The CUB's newly revamped Gas Market Monitor, a free online tool that tracks monthly price offers by unregulated suppliers, shows that 93 per cent of the plans marketed by these companies to date have cost consumers money when compared with prices of the regulated gas companies Peoples Gas, Nicor and North Shore. The average loss is high – $270.

The companies' marketing materials prey on fears of skyrocketing natural gas costs and often give misleading information about gas prices. The CUB also has received complaints that door-to-door sales people posed as representatives from or claimed their service was endorsed by the Illinois Commerce Commission (ICC), Peoples Gas, Nicor, and even CUB.

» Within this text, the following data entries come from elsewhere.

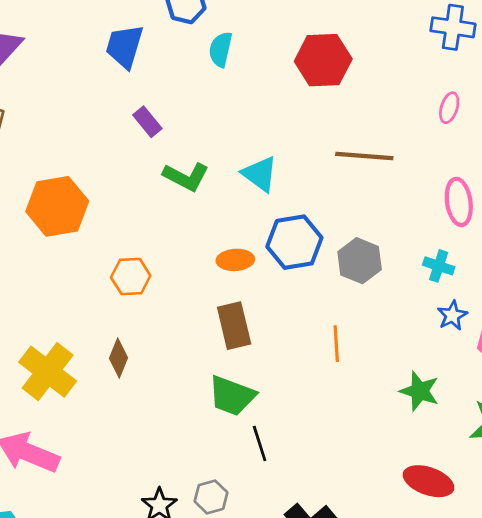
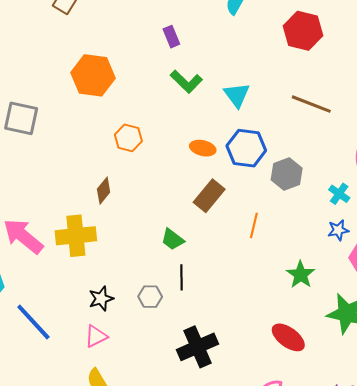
brown rectangle: (234, 326) -> (209, 196), moved, turned 36
yellow cross: (48, 372) -> (76, 236), moved, turned 30
green trapezoid: (232, 396) -> (173, 239), size x0.7
gray hexagon: (211, 497) -> (150, 297), moved

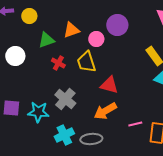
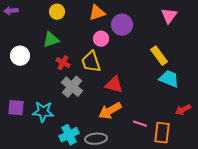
yellow circle: (29, 16) -> (57, 12), moved
orange triangle: (71, 30) -> (97, 13), moved
gray cross: (65, 99) -> (72, 87), moved
pink line: (135, 124) -> (140, 124), turned 32

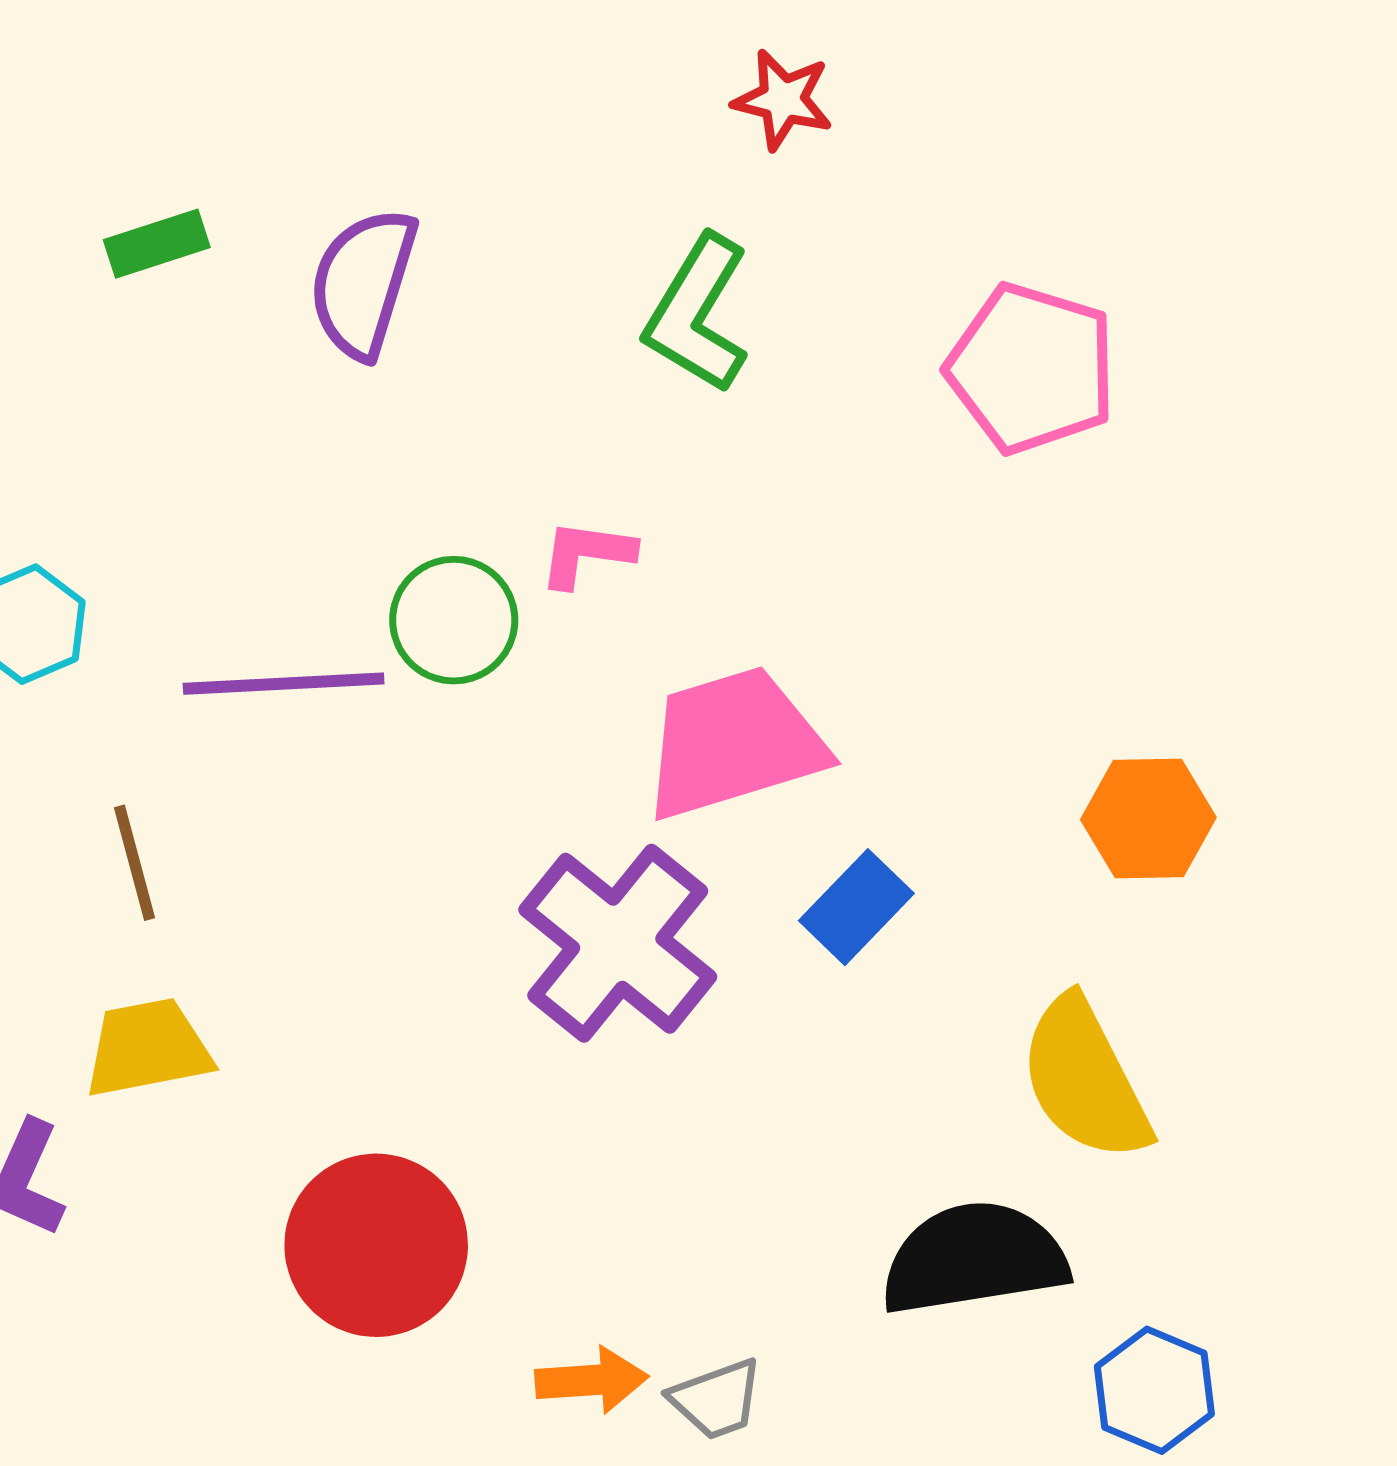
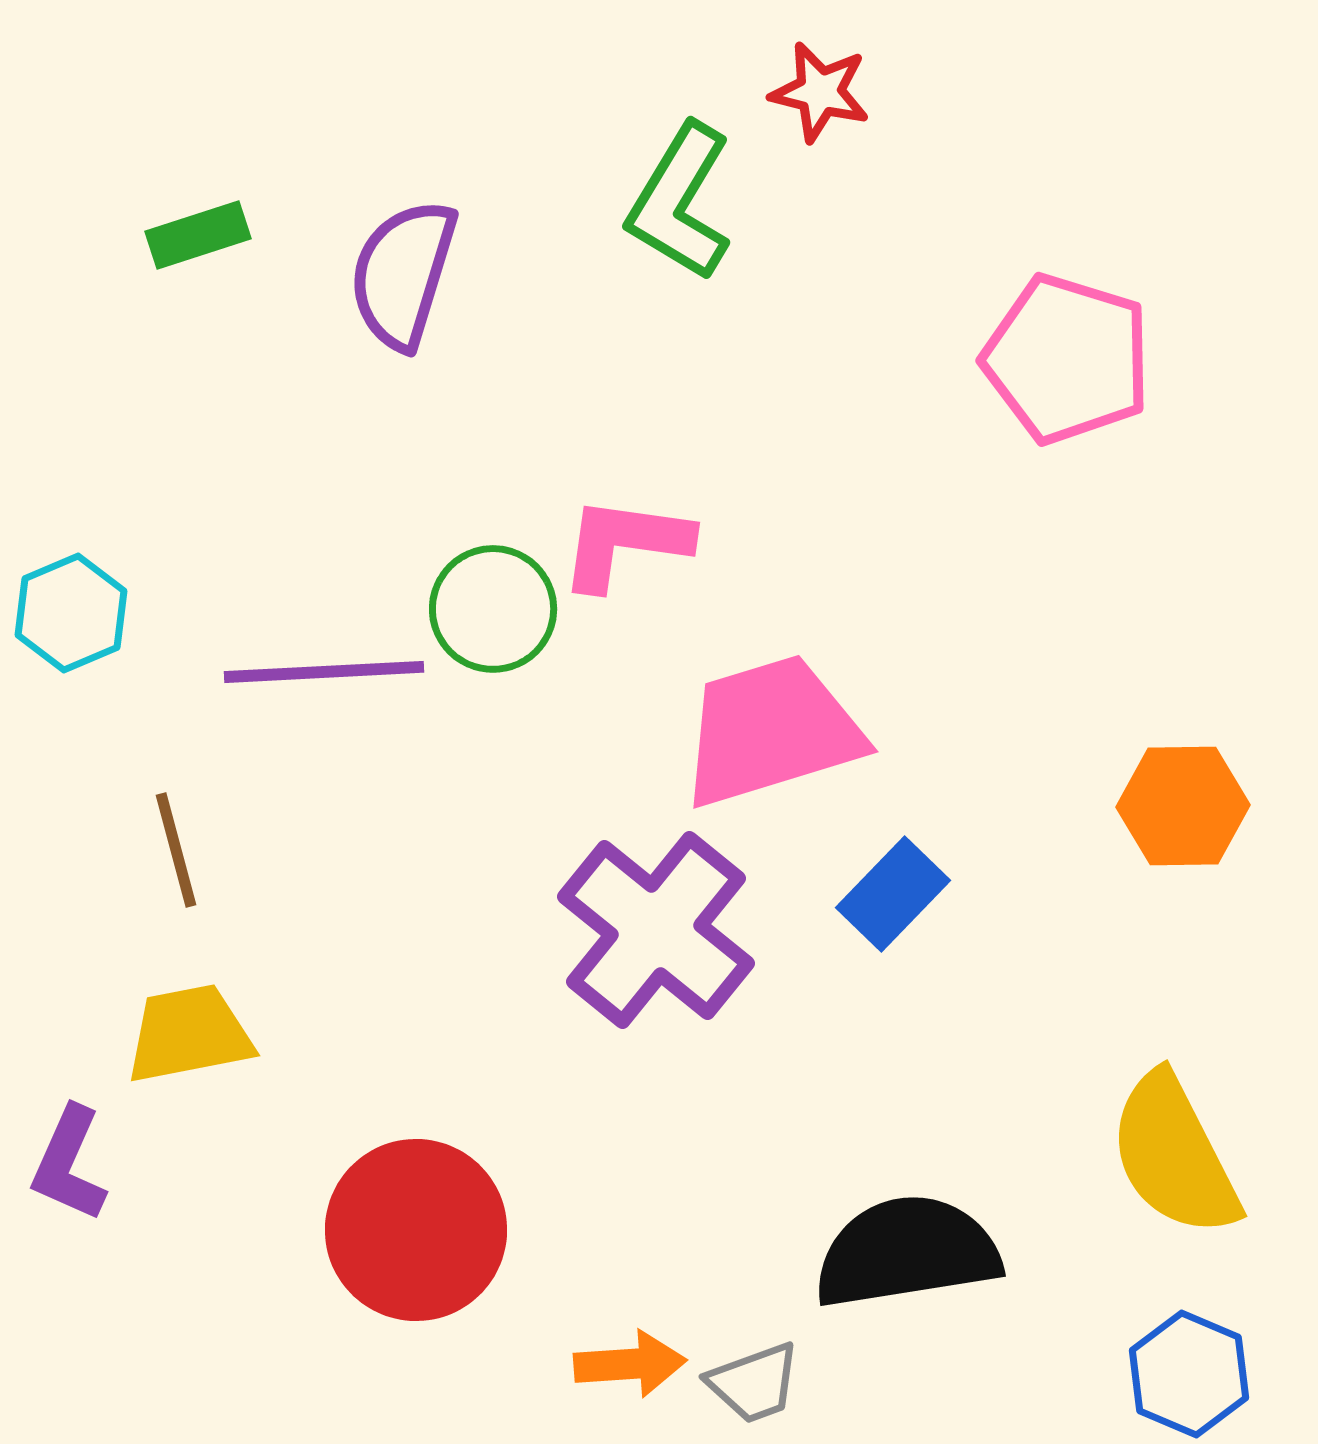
green L-shape: (697, 314) -> (680, 202), moved
pink L-shape: (587, 554) -> (625, 543), size x1.4
yellow semicircle: (1085, 1079) -> (1174, 1155), moved
black semicircle: (974, 1258) -> (907, 1252), moved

To protect themselves from unwanted gas company marketing, the CUB is urging consumers to sign up for a little-known Do Not Market list managed by the Chicago area's gas utilities. Gas suppliers are required to obtain a copy of the list monthly and remove the names on it from their marketing campaigns.

"Competition in the natural gas market was sold to consumers as a way to lower their heating bills," CUB Executive Director David Kolata said. "But exactly the opposite is happening. Hundreds of thousands of consumers are paying substantially more than they should on their gas bills, often because unregulated suppliers misled them or didn't give them all the facts."

According to state and federal data, roughly 300,000 Illinois consumers are now served by unregulated, alternative suppliers. Nine such companies are marketing to consumers in northern Illinois and those marketing efforts kick into high gear in September, before the winter heating season begins.

Most of the suppliers offer fixed-rate plans which lock in prices for a period of one to five years. Some also offer a variable rate tied to an index that changes monthly. While no one can accurately predict the future price of gas, the track record of these new companies shows that it is extremely unlikely customers will save money.

For example, as of September 10, one supplier was offering to lock Chicago consumers into a price of about $1.18 per therm for four to five years. Yet Chicago's natural gas prices have only reached that level once in Illinois history – and that was for a single month. The September price for Peoples Gas and Nicor Gas is about 66 cents per therm.

CUB will be working with social service agencies, community groups and local officials to get the word out to consumers about the risks of switching gas service.